When to Use This Skill

  • Use when the user says "write me a LinkedIn post about X"
  • Use when the user has a topic and a rough angle but needs a hook and structure
  • Use when the user wants to pick from proven post formats instead of improvising
  • Use when a draft exists but the hook is weak and needs a formula-based rebuild
  • Not for replying to comments or optimizing profiles; this skill only drafts posts

How It Works

Step 1: Gather inputs

Collect: topic, angle, target audience (founders, operators, marketers), desired length (short 300-500, medium 900-1,300, or long 1,500-1,900 characters), and any raw material the user already has (numbers, anecdotes, names).

Step 2: Pick the formula by engagement goal first

Ask (or infer) what the post should earn, then shortlist:

Goal Earned by Formulas
Comments questions, contrarian takes, vulnerability F4 Time-Anchor Confession, F10 Contrarian + Receipts, F12 Permission Slip, F9 Curiosity-Gap
Reposts quotable maxims, tributes, "X isn't Y" distinctions F14 Named Gratitude, F2 R.I.P. Obituary, F8 Paid-vs-Free Reversal
Likes emotional stories, celebrations, status-strip F11 Emotional Cold-Open, F13 Bait-and-Switch Reversal, F16 Status-Strip Humility
Saves simplifications, exact how-to, frameworks F15 Explain-to-Kids, F7 Odd-Precision Money Ledger, F8 Paid-vs-Free Reversal

The full set of 16, with reference engagement:

Code Formula Reference Best for
F1 Platform Risk Anaphora 4,240 eng Category and platform-risk arguments
F2 R.I.P. Obituary 3,822 eng Era-ending claims, industry pivots
F3 Year-over-Year Pivot 494 eng, 3.74x baseline Identity shifts, founder reflection
F4 Time-Anchor Confession 1,519+ eng Vulnerability, voice reset
F5 Self-Proving Meta 1,082 eng, 435 comments Commitments and tests in public
F6 Comment-Gate Lead Magnet 717-3,008 eng List building (max once a month)
F7 Odd-Precision Money Ledger 1,755 eng, 9.4x baseline Build logs, cost breakdowns
F8 Paid-vs-Free Reversal 550 eng, 19.64x baseline Framework giveaways
F9 Curiosity-Gap Teaser 306 eng, 4.25x baseline Surprise and behind-the-scenes stories
F10 Contrarian + Historical Receipts 3,083 eng Sacred-cow takes backed by history
F11 Emotional Cold-Open high raw reach Real stories with emotional stakes
F12 Permission Slip comment-heavy Encouragement to a discouraged audience
F13 Bait-and-Switch Reversal high raw reach Bad-news framing that turns into an upgrade
F14 Named Gratitude / Tribute repost-heavy Thanking mentors, teams, departing colleagues
F15 Explain-to-Kids save-heavy Demystifying jargon into a reference post
F16 Status-Strip Humility like-heavy Senior voices trading prestige for warmth

Important caveat: F1-F10 references are engagement counts or format multipliers against the author's own baseline; F11-F16 references are raw corpus reach, often inflated by a famous author or a reshare. The two groups measure different things, so never rank formulas across groups by number.
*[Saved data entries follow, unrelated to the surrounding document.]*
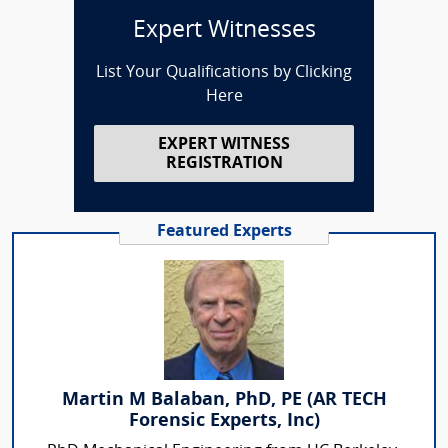
Expert Witnesses
List Your Qualifications by Clicking
Here
EXPERT WITNESS
REGISTRATION
Featured Experts
Martin M Balaban, PhD, PE (AR TECH
Forensic Experts, Inc)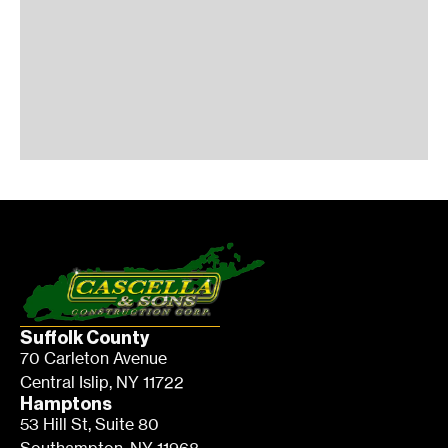
Suffolk County
70 Carleton Avenue
Central Islip, NY 11722
Hamptons
53 Hill St, Suite 80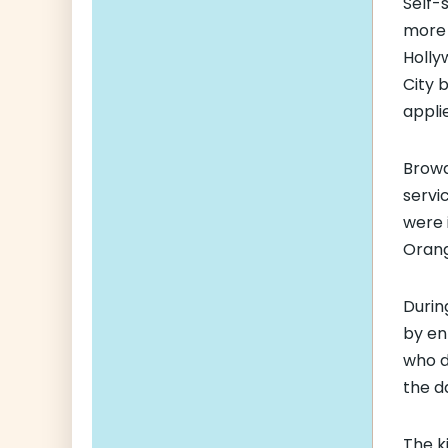
Self-
more 
Holly
City 
appli
Browa
servi
were i
Orang
Durin
by en
who d
the da
The k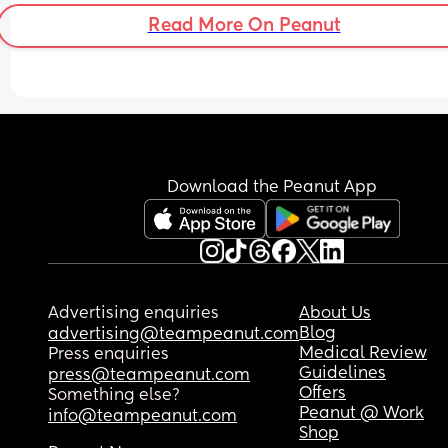
Read More On Peanut
Download the Peanut App
Advertising enquiries
About Us
Blog
advertising@teampeanut.com
Medical Review
Press enquiries
Guidelines
press@teampeanut.com
Offers
Something else?
Peanut @ Work
info@teampeanut.com
Shop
The full skeletons for all 16 formulas are bundled with this skill in references/hook-formulas.md, along with per-formula warnings and the "Never do" list.

Step 3: Draft the post

Read the chosen formula's skeleton from the bundled references/hook-formulas.md and fill it with the user's voice and material, respecting the 2026 formatting rules:

  • Hook lands in the first 210 characters (before the "... see more" fold)
  • 900-1,300 characters is the sweet spot for text posts
  • Double line-breaks between ideas, never walls of text
  • 0-2 hashtags, placed at the end
  • No external links in the body (put links in the first comment)
  • Prefer "How I" over "How to": first-person experience hooks outperform generic instruction 2-3x
  • Put one specific number in the first sentence ($873.47 beats $900; 40,000 beats "a lot")

Step 4: Scrub AI tells

Before showing the draft: strip em dashes, AI vocabulary ("game-changer", "deep dive", "delve"), rule-of-three lists without receipts, and generic openers like "In today's fast-paced world". Add human fingerprints: at least one specific number, one named entity, and one first-person concrete detail per 100 words. Vary sentence length aggressively (mix 3-word and 25-word sentences).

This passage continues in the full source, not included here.